Humans have very far-reaching abilities to recognize, design, and manipulate complex objects and those are often composed of several parts. It remains, however, unknown how we break down an object into its parts, especially in view of the fact that the parts which we recognized can be considered as objects by themselves most of the time. E.g., a chair can be composed of legs, seat, backrest, etc. The divisions into parts, which we perform, ends usually at entities, which for us still have some (functional) meaning. Hence, do we not divide a chair-leg again into two (or more) parts, even if—for example—the colors of top and bottom of the leg differ1. Thus, it seems that many times we perform part-divisions such that we end up at “fundamental parts” to which we still can attach some semantics. As an adult you could use your knowledge about structure and function of object-parts to do this. But this cannot be true for very young infants, which soon after birth grasp a toy hammer either at the head or the handle, but not at the junction of head and handle. Thus, above the age of about 3 months infants have no problems to individuate and successfully grasp parts, which still have no functional meaning to them (Jeannerod, 1994).

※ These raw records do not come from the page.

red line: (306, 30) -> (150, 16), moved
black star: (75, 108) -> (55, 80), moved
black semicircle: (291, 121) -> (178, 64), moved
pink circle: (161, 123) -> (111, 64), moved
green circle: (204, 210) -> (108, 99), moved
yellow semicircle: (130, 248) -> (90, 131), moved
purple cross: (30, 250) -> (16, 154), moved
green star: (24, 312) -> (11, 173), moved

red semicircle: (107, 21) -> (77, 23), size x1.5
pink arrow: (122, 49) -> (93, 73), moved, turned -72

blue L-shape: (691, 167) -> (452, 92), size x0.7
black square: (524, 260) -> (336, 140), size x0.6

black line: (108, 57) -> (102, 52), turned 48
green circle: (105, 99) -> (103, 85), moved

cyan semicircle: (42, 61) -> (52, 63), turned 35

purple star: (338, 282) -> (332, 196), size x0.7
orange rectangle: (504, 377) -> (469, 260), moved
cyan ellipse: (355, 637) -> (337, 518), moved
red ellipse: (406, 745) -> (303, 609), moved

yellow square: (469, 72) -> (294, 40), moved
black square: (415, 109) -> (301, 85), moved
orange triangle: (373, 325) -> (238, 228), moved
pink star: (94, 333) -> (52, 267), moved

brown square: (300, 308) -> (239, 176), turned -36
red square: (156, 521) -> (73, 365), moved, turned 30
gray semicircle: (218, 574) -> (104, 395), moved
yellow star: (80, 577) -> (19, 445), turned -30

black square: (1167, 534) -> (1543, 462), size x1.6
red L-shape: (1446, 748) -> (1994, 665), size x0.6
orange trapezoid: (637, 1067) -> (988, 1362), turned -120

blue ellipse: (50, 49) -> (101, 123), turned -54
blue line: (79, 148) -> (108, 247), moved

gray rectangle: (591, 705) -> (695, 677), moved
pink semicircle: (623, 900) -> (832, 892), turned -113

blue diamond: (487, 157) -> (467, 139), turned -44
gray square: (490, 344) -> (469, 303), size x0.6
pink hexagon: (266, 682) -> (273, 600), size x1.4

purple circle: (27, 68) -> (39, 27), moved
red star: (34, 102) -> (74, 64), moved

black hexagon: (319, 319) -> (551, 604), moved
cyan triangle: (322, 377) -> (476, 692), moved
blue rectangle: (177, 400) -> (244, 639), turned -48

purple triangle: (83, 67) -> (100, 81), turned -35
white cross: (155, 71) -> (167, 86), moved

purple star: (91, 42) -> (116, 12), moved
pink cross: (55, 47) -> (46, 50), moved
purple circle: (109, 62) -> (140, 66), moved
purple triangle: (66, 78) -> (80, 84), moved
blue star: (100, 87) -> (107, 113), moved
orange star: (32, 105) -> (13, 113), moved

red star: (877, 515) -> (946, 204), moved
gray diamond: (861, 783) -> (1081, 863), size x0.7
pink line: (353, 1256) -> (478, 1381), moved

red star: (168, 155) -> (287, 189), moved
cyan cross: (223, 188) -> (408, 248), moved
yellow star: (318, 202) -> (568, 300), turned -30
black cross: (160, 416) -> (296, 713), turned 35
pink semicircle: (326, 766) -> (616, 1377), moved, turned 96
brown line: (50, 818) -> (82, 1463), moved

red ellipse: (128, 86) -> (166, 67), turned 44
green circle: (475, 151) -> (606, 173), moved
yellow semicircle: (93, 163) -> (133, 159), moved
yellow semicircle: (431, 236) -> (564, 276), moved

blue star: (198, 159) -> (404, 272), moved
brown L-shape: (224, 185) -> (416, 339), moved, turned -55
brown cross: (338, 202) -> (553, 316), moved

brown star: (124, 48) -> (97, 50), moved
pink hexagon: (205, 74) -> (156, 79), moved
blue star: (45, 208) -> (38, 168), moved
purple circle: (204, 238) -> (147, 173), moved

This indicates that there might be fundamental perceptual priors existing on which the concept of “what is a fundamental part” can rely, independently of functional semantics. Commonly one assumes that part-identification (and recognition) requires complex—innate as well as acquired—cognitive processes (Mandler, 1992, 2012; Carey, 2011), leading to multifactorial representations in the neural system (Riesenhuber and Poggio, 2000; Palmeri and Gauthier, 2004). However, it remains unclear how objects can be segregated into parts, and identified given the high degree of variability of the sensory features which arise even from similar objects (Geisler, 2008).
In the first paper of this sequence (Wörgötter et al., 2015) we had focused on the question to what degree convex-concave surface transitions may form the basis for our assessment of object-ness (object-goodness is a synonym for this). This study had been triggered by earlier works that had suggested that convex-concave surface transitions influence how we perceive objects (Rubin, 1958; Koenderink and van Doorn, 1982; Hoffman and Richards, 1984; Biederman, 1987; Braunstein et al., 1989; Cate and Behrmann, 2010; Bertamini and Wagemans, 2013). We had observed that people prefer compact and convex 3D-objects, hence those with few concavities. A detailed discussion of the literature had been provided in the first paper (Wörgötter et al., 2015), too, which shall not be repeated here.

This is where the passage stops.